§ Work required
Nothing but the pictures gets dropped; retype every entry exactly.

§ Supplied data

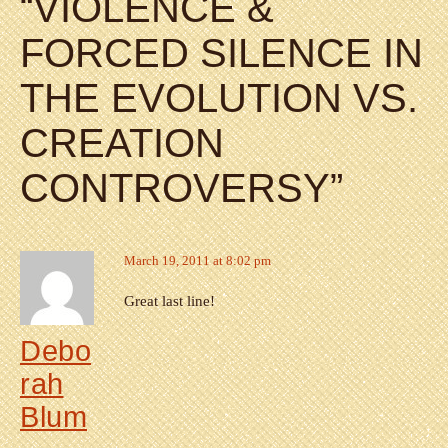
“
VIOLENCE &
FORCED SILENCE IN
THE EVOLUTION VS.
CREATION
CONTROVERSY
”
March 19, 2011 at 8:02 pm
Great last line!
Debo
rah
Blum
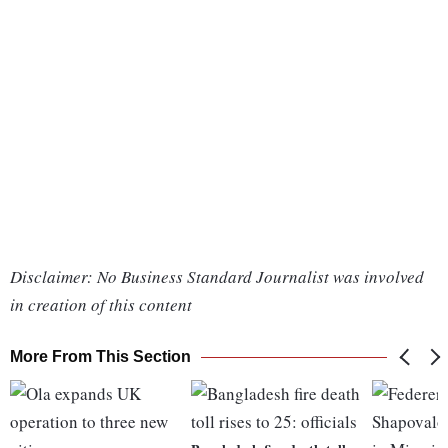
Disclaimer: No Business Standard Journalist was involved
in creation of this content
More From This Section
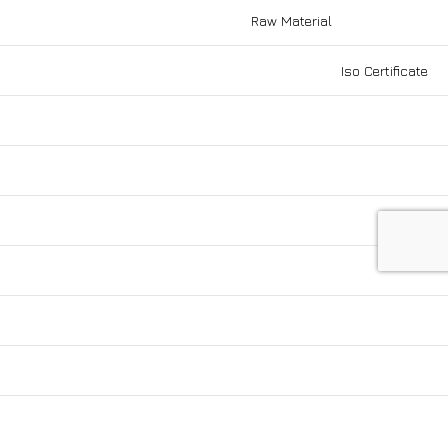
Raw Material
Be the first to know our news
Iso Certificate
Enter your email to subscribe to our
cy
newsletter!
cy
Social Links:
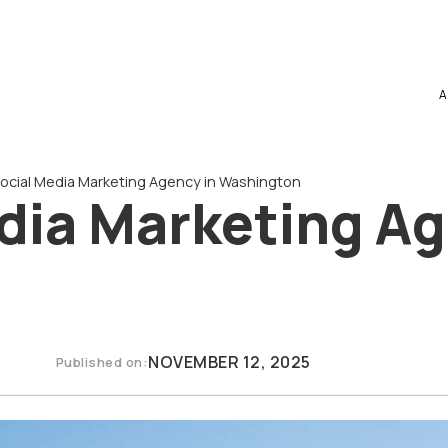
A
Social Media Marketing Agency in Washington
dia Marketing Ag
NOVEMBER 12, 2025
Published on:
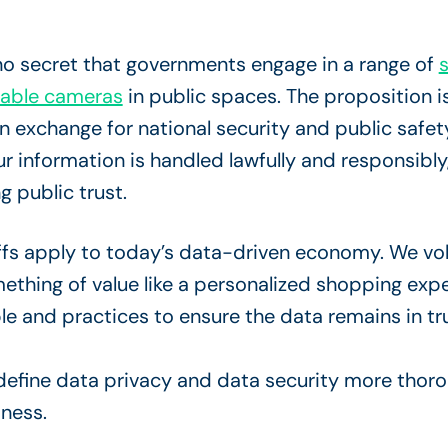
 no secret that governments engage in a range of
s
pable cameras
in public spaces. The proposition is
in exchange for national security and public safet
ur information is handled lawfully and responsibly,
g public trust.
offs apply to today’s data-driven economy. We vo
ething of value like a personalized shopping expe
le and practices to ensure the data remains in t
 define data privacy and data security more thor
iness.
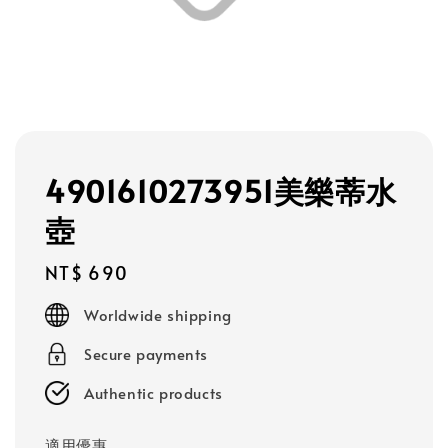
4901610273951美樂蒂水
壺
Regular
NT$ 690
price
Worldwide shipping
Secure payments
Authentic products
適用優惠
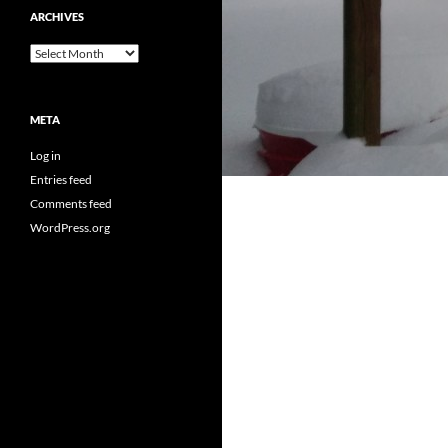
ARCHIVES
Archives
META
Log in
Entries feed
Comments feed
WordPress.org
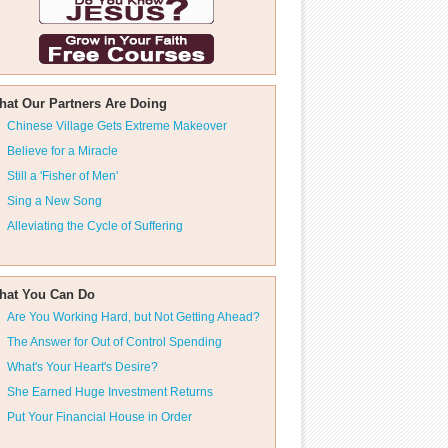
hat Our Partners Are Doing
Chinese Village Gets Extreme Makeover
Believe for a Miracle
Still a 'Fisher of Men'
Sing a New Song
Alleviating the Cycle of Suffering
hat You Can Do
Are You Working Hard, but Not Getting Ahead?
The Answer for Out of Control Spending
What's Your Heart's Desire?
She Earned Huge Investment Returns
Put Your Financial House in Order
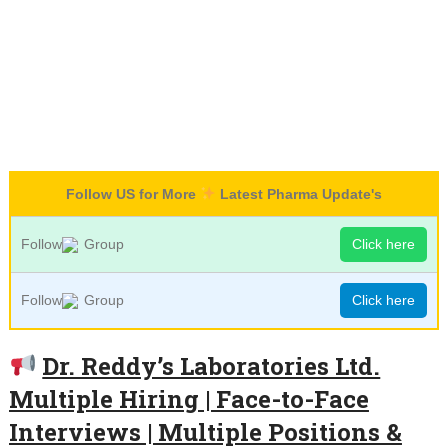
Follow US for More
Latest Pharma Update's
Follow
Group
Click here
Follow
Group
Click here
Dr. Reddy’s Laboratories Ltd.
Multiple Hiring | Face-to-Face
Interviews | Multiple Positions &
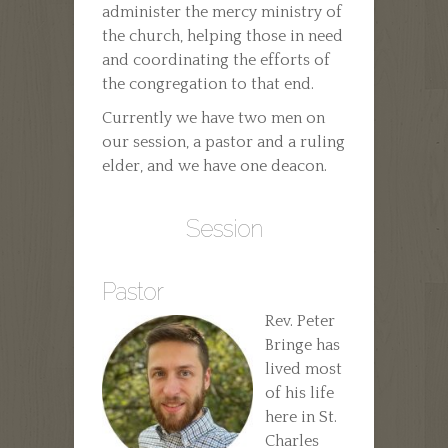
administer the mercy ministry of
the church, helping those in need
and coordinating the efforts of
the congregation to that end.
Currently we have two men on
our session, a pastor and a ruling
elder, and we have one deacon.
Session
Pastor
Rev. Peter
Bringe has
lived most
of his life
here in St.
Charles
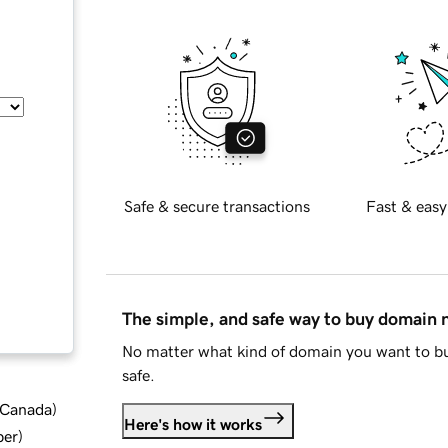
Safe & secure transactions
Fast & easy
The simple, and safe way to buy domain
No matter what kind of domain you want to bu
safe.
d Canada
)
Here's how it works
ber
)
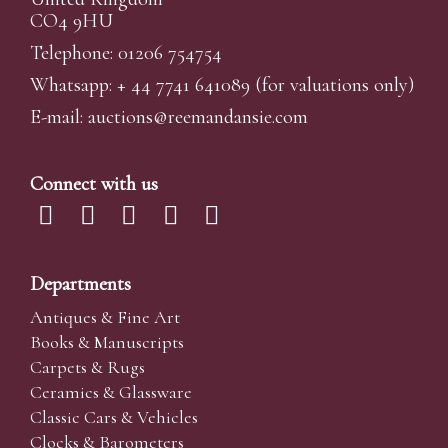
CO4 9HU
Telephone: 01206 754754
Whatsapp:
+ 44 7741 641089
(for valuations only)
E-mail:
auctions@reemandansi
e.com
Connect with us
Departments
Antiques & Fine Art
Books & Manuscripts
Carpets & Rugs
Ceramics & Glassware
Classic Cars & Vehicles
Clocks & Barometers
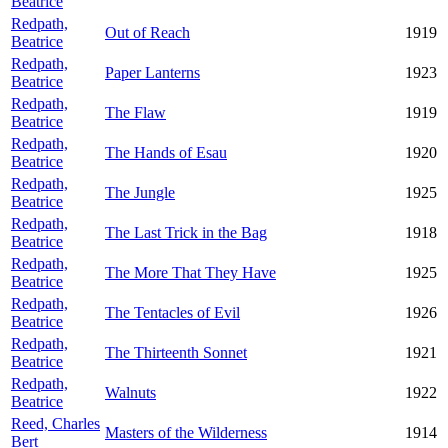
Beatrice
Redpath,
Out of Reach
1919
Beatrice
Redpath,
Paper Lanterns
1923
Beatrice
Redpath,
The Flaw
1919
Beatrice
Redpath,
The Hands of Esau
1920
Beatrice
Redpath,
The Jungle
1925
Beatrice
Redpath,
The Last Trick in the Bag
1918
Beatrice
Redpath,
The More That They Have
1925
Beatrice
Redpath,
The Tentacles of Evil
1926
Beatrice
Redpath,
The Thirteenth Sonnet
1921
Beatrice
Redpath,
Walnuts
1922
Beatrice
Reed, Charles
Masters of the Wilderness
1914
Bert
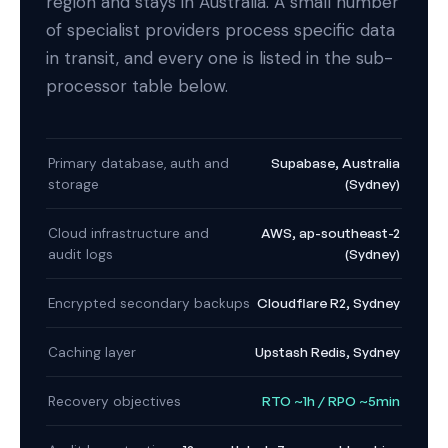
region and stays in Australia. A small number
of specialist providers process specific data
in transit, and every one is listed in the sub-
processor table below.
Supabase, Australia
Primary database, auth and
(Sydney)
storage
AWS, ap-southeast-2
Cloud infrastructure and
(Sydney)
audit logs
Cloudflare R2, Sydney
Encrypted secondary backups
Upstash Redis, Sydney
Caching layer
RTO ~1h / RPO ~5min
Recovery objectives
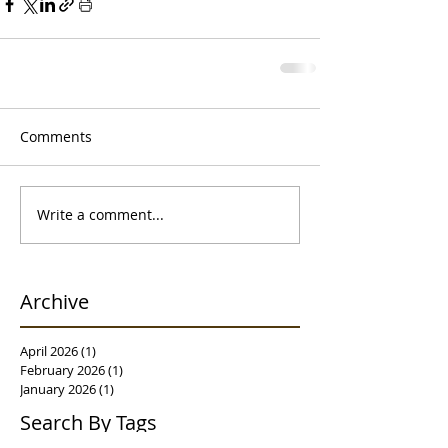
Comments
Write a comment...
Archive
April 2026
(1)
1 post
February 2026
(1)
1 post
January 2026
(1)
1 post
Search By Tags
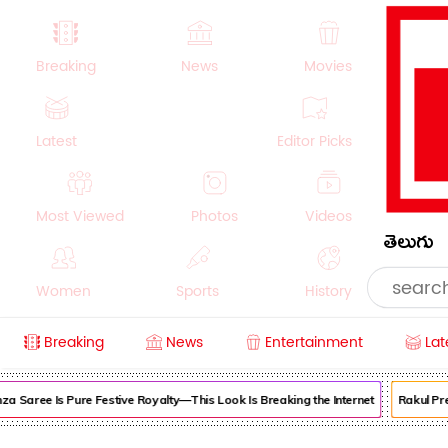
Breaking
News
Movies
Latest
Editor Picks
Most Viewed
Photos
Videos
తెలుగు
Women
Sports
History
Breaking
News
Entertainment
Lat
Money
NRI
Crime
Beauty
ee Is Pure Festive Royalty—This Look Is Breaking the Internet
Rakul Preet Se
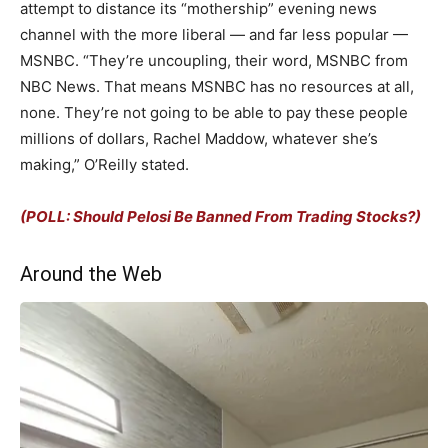
attempt to distance its “mothership” evening news
channel with the more liberal — and far less popular —
MSNBC. “They’re uncoupling, their word, MSNBC from
NBC News. That means MSNBC has no resources at all,
none. They’re not going to be able to pay these people
millions of dollars, Rachel Maddow, whatever she’s
making,” O’Reilly stated.
(POLL: Should Pelosi Be Banned From Trading Stocks?)
Around the Web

§ Problem solution
“
VIOLENCE &
FORCED SILENCE IN
THE EVOLUTION VS.
CREATION
CONTROVERSY
”
March 19, 2011 at 8:02 pm
Great last line!
Debo
rah
Blum
Disclaimer: No Business Standard Journalist was involved
in creation of this content
More From This Section
Raw Material
Be the first to know our news
Iso Certificate
Enter your email to subscribe to our
cy
newsletter!
cy
Social Links:
A
Social Media Marketing Agency in Washington
dia Marketing Ag
NOVEMBER 12, 2025
Published on:
 no secret that governments engage in a range of
s
pable cameras
in public spaces. The proposition is
in exchange for national security and public safet
ur information is handled lawfully and responsibly,
g public trust.
offs apply to today’s data-driven economy. We vo
ething of value like a personalized shopping expe
le and practices to ensure the data remains in t
 define data privacy and data security more thor
iness.
4901610273951美樂蒂水
壺
Regular
NT$ 690
price
Worldwide shipping
Secure payments
Authentic products
適用優惠
ARCHIVES
Archives
META
Log in
Entries feed
Comments feed
WordPress.org
hat Our Partners Are Doing
Chinese Village Gets Extreme Makeover
Believe for a Miracle
Still a 'Fisher of Men'
Sing a New Song
Alleviating the Cycle of Suffering
hat You Can Do
Are You Working Hard, but Not Getting Ahead?
The Answer for Out of Control Spending
What's Your Heart's Desire?
She Earned Huge Investment Returns
Put Your Financial House in Order
Follow US for More
Latest Pharma Update's
Follow
Group
Click here
Follow
Group
Click here
Dr. Reddy’s Laboratories Ltd.
Multiple Hiring | Face-to-Face
Interviews | Multiple Positions &
administer the mercy ministry of
the church, helping those in need
and coordinating the efforts of
the congregation to that end.
Currently we have two men on
our session, a pastor and a ruling
elder, and we have one deacon.
Session
Pastor
Rev. Peter
Bringe has
lived most
of his life
here in St.
Charles
Safe & secure transactions
Fast & easy
The simple, and safe way to buy domain
No matter what kind of domain you want to bu
safe.
d Canada
)
Here's how it works
ber
)
CO4 9HU
Telephone: 01206 754754
Whatsapp:
+ 44 7741 641089
(for valuations only)
E-mail:
auctions@reemandansi
e.com
Connect with us
Departments
Antiques & Fine Art
Books & Manuscripts
Carpets & Rugs
Ceramics & Glassware
Classic Cars & Vehicles
Clocks & Barometers
Beatrice
Redpath,
Out of Reach
1919
Beatrice
Redpath,
Paper Lanterns
1923
Beatrice
Redpath,
The Flaw
1919
Beatrice
Redpath,
The Hands of Esau
1920
Beatrice
Redpath,
The Jungle
1925
Beatrice
Redpath,
The Last Trick in the Bag
1918
Beatrice
Redpath,
The More That They Have
1925
Beatrice
Redpath,
The Tentacles of Evil
1926
Beatrice
Redpath,
The Thirteenth Sonnet
1921
Beatrice
Redpath,
Walnuts
1922
Beatrice
Reed, Charles
Masters of the Wilderness
1914
Bert
region and stays in Australia. A small number
of specialist providers process specific data
in transit, and every one is listed in the sub-
processor table below.
Supabase, Australia
Primary database, auth and
(Sydney)
storage
AWS, ap-southeast-2
Cloud infrastructure and
(Sydney)
audit logs
Cloudflare R2, Sydney
Encrypted secondary backups
Upstash Redis, Sydney
Caching layer
RTO ~1h / RPO ~5min
Recovery objectives
Comments
Write a comment...
Archive
April 2026
(1)
1 post
February 2026
(1)
1 post
January 2026
(1)
1 post
Search By Tags
Breaking
News
Movies
Latest
Editor Picks
Most Viewed
Photos
Videos
తెలుగు
Women
Sports
History
Breaking
News
Entertainment
Lat
Money
NRI
Crime
Beauty
ee Is Pure Festive Royalty—This Look Is Breaking the Internet
Rakul Preet Se
attempt to distance its “mothership” evening news
channel with the more liberal — and far less popular —
MSNBC. “They’re uncoupling, their word, MSNBC from
NBC News. That means MSNBC has no resources at all,
none. They’re not going to be able to pay these people
millions of dollars, Rachel Maddow, whatever she’s
making,” O’Reilly stated.
(POLL: Should Pelosi Be Banned From Trading Stocks?)
Around the Web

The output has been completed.